TaqMan microRNA assays Human Panel-Early Access kit (Applied Biosystems) containing probes for 366 human miRNAs was utilized for vesicle miRNA profiling. RNA extracted from nasal mucus among AR patients and healthy controls were separately pooled and used for miRNA profiling. Equal quantity of RNA (30 ng) from nasal mucus (n=10) from both groups were pooled and reverse transcribed for cDNA synthesis using the TaqMan Multiplex RT set (Applied Biosystems) for TaqMan Array Human MicroRNA Panels. Each RT reaction was diluted 62.5-fold with water, and 55 µL of each diluted product was combined with 55 µL of TaqMan 2X Universal PCR Master Mix, No AmpErase UNG (Applied Biosystems). One hundred microliters of the sample/master mix for each Multiplex pool were loaded into fill reservoirs on the microfluidic card. The array was then centrifuged and mechanically sealed with the Applied Biosystems sealer device.
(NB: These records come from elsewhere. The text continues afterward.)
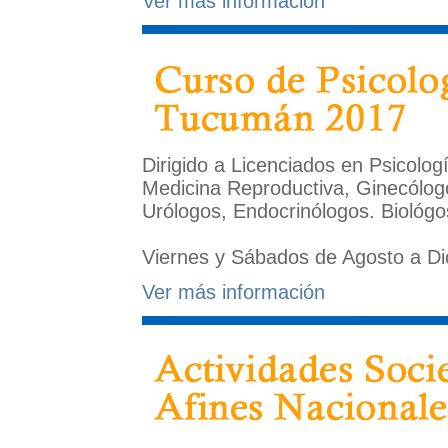
Ver más información
Dirigido a Licenciados en Psicolog
Medicina Reproductiva, Ginecólogo
Urólogos, Endocrinólogos. Biológo
Viernes y Sábados de Agosto a D
Ver más información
Quantitative PCR was performed on an Applied BioSystems 7900HT thermocycler (Applied Biosystems) using the manufacturer's recommended cycling conditions. The relative expression levels between samples were calculated using the comparative delta Ct (threshold cycle number) method.20
DIANA-mirPath,21 a web-based application, was introduced to perform the enrichment analysis of predicted target genes by 1 or more miRNAs in biological pathways. Two algorithms were used to predict miRNA targets, namely, microT-CDS2223 and miRTarBase.24 The software performs enrichment analysis of multiple miRNA target genes to all known KEGG pathways. The combinatorial effect of co-expressed miRNAs in the modulation of a given pathway is taken into account by the simultaneous analysis of multiple miRNAs. The graphical output of the program provides an overview of parts of the pathway modulated by selected miRNAs, facilitating the interpretation and presentation of the analysis results. The statistical significance value associated with the identified biological pathways was calculated by the mirPath. The software is available at http://microrna.gr/mirpath.
The independent sets of extracellular vesicles samples from nasal mucus were used for qPCR confirmation. Total RNA was isolated as described earlier. Six differential miRNAs (miR-30-5p, miR-199b-3p, miR-874, miR-28-3p, miR-203, and miR-875-5p) from miRNA array were further quantitated by TaqMan miRNA assays (Applied Biosystems). The delta Ct values were calculated by using RNU44 as the endogenous control.
Data analysis of miRNA expression levels from TaqMan Low-Density Array was performed by using the SDS software version 2.2.2 (Applied Biosystems) and the baseline and threshold were automatically set. Data were normalized and then analyzed to define vesicle miRNAs that were differentially expressed between AR patients' pools and healthy controls. Assays that had Ct values >35 were removed from the analysis. Student's t test was performed to detect differentially expressed miRNAs between AR patients and healthy controls. The Mann-Whitney test was performed to determine the significance of vesicle miRNA levels from nasal mucus for independent validation. All statistical calculations of independent TaqMan real-time PCR were performed using GraphPad Prism 5. All data were expressed as mean±SE unless otherwise specified. P values of less than 0.05 were considered statistically significant.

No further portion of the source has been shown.